Mensa Member: It's very subjective. The Buddhist point of view in general seems to be very much that of the nineteenth century English rationalist, the agnostic, in its visual sense.
Dr. Ware: That's why I say the Unitarian comes closest to it.
Śyāmasundara: What is that?
Mensa Member: Well, the fact that a Godhead is . . . is impossible to comprehend. It maybe or may not be in very brief terms.
Dr. Ware: But if you accept its existence, then it's present in everybody. Which is exactly what you're saying. Whether they utilize it, whether, as you call it, uncovered, or to the degree of which they are conscious of it, is a different thing.
Prabhupāda: Yes. It is a question of consciousness, development of consciousness.
Dr. Ware: That's where your line, I think, is so very good in saying that the real evolution of man's mind has been his ability to produce more and more of the functions of whatever the mind may be. But the mind is just as indefinable as God. We know what the brain is, but we don't know what the mind is. Yet more and more of it under conscious control instead of being irrationally eruptive.
Prabhupāda: But there is a summum bonum of that realization. That is explained in Bhagavad-gītā: bahūnāṁ janmanām ante, jñānavān māṁ prapadyate (BG 7.19). After many, many births of this mental evolutionary process, when actually he becomes wise, he becomes God conscious and surrenders to God. That is real evolution. That is real evolution. That evolution will go on. But when it comes to this summit, that is God realization. Vāsudevaḥ sarvam iti (BG 7.19). God is the cause of all causes. That is the final realization. Unless one comes to that point, he has not come to the perfection of evolutionary process of the mind and intelligence.
Śyāmasundara: How does our philosophy define mind and intelligence?
Prabhupāda: Mind is instrument. The mind's position is accepting and rejecting. And intellect helps the mind what to reject and what to accept. And that intelligence is of the soul. That ground of intelligence is the soul. First of all bodily concept is gross life, ordinary, like animals, they do not know except the body. Higher than bodily concept of life, the exercise of the mind, mental speculation. And that mental speculation is adjusted by intelligence, and that intelligence belongs to the soul. Therefore soul is the ultimate, and soul is the part and parcel of God. Therefore God is the supreme.

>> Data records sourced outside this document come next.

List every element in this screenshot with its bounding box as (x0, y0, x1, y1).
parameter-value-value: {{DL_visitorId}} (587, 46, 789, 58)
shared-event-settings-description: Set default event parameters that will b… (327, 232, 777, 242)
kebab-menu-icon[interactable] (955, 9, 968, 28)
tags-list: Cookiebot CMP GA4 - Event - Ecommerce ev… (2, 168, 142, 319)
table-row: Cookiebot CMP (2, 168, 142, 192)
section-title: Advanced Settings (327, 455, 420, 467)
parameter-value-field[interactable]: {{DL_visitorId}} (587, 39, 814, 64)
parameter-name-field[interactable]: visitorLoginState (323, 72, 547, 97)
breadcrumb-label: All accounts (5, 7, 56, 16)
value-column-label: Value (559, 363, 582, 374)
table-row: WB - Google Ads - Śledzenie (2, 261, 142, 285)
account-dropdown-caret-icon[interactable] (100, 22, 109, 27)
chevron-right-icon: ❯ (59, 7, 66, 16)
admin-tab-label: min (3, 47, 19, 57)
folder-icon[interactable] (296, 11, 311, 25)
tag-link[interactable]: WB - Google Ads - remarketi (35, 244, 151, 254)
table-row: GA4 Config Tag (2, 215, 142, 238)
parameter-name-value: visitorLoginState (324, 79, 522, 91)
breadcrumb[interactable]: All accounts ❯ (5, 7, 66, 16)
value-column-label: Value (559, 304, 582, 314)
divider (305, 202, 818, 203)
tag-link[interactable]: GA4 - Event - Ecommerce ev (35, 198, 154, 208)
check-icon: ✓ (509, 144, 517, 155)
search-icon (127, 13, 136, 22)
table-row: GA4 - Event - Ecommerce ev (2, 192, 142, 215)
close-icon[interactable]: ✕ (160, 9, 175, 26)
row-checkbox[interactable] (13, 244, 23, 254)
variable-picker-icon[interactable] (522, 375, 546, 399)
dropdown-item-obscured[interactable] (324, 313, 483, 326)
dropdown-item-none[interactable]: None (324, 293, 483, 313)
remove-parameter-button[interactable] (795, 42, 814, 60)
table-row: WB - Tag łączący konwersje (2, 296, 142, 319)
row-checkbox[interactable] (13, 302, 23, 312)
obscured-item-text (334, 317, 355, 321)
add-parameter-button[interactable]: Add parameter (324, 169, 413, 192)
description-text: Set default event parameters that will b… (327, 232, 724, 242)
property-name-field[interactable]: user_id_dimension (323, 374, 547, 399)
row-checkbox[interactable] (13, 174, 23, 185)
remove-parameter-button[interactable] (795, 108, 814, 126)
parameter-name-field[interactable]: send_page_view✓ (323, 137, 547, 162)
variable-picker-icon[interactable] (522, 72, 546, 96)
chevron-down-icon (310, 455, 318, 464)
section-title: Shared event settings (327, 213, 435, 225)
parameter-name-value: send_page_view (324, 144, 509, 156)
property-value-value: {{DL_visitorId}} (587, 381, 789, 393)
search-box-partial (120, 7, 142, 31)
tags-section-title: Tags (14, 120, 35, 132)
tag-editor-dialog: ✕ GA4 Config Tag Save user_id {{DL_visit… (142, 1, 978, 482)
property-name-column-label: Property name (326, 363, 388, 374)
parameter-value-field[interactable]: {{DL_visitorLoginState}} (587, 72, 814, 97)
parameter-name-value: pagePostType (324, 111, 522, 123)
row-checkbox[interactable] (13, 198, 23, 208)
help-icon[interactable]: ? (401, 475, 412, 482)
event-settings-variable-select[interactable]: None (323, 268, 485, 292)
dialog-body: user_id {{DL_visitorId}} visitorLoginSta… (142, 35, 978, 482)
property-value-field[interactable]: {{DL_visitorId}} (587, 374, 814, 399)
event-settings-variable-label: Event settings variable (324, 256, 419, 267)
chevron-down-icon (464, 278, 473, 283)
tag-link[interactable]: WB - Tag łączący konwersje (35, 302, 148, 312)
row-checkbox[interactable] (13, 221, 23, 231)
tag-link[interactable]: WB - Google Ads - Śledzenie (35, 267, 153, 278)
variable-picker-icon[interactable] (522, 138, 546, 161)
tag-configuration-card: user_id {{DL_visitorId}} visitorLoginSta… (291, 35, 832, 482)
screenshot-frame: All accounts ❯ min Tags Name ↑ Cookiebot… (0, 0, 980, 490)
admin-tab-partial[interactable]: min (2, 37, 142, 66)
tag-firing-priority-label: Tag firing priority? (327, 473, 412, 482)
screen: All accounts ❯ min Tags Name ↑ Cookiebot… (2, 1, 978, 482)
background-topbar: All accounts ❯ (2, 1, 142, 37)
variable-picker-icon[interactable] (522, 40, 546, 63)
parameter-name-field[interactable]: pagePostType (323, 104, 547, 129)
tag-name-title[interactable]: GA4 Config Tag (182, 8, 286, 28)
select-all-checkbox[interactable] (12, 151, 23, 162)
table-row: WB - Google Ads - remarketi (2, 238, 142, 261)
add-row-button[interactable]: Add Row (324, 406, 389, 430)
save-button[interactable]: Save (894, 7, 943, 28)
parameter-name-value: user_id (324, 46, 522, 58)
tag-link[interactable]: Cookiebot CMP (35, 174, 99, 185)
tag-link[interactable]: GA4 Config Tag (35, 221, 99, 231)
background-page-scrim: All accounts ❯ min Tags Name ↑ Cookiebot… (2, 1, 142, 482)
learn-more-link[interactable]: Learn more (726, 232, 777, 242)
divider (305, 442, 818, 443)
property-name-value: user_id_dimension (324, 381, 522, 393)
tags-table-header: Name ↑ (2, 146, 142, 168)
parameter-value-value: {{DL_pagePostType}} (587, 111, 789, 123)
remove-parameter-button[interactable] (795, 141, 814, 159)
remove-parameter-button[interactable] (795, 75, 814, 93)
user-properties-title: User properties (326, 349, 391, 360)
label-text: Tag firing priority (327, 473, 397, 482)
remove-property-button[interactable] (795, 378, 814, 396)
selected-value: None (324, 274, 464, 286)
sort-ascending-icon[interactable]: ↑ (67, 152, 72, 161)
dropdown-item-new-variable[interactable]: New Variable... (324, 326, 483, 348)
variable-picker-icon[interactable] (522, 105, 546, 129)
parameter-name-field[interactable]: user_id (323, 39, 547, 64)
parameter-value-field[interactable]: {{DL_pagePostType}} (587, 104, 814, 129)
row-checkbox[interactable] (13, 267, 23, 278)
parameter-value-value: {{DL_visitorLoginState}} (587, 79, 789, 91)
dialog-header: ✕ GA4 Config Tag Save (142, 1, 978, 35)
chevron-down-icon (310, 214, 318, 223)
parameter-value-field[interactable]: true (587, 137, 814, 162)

So the mental speculation or the evolution of mental exercise, when it comes to the summit, that is God realization. Vāsudevaḥ sarvam iti, sa mahātmā sudurlabhaḥ (BG 7.19). When one realizes, "God is everything," that mahātmā, that great soul, is very rare. That is the statement in Bhagavad-gītā. Mahātmā means whose mind is great. The mind is great. He's not thinking ordinary things; he's thinking of greater subject matter. They are called mahātmā, broader minded, broad-minded.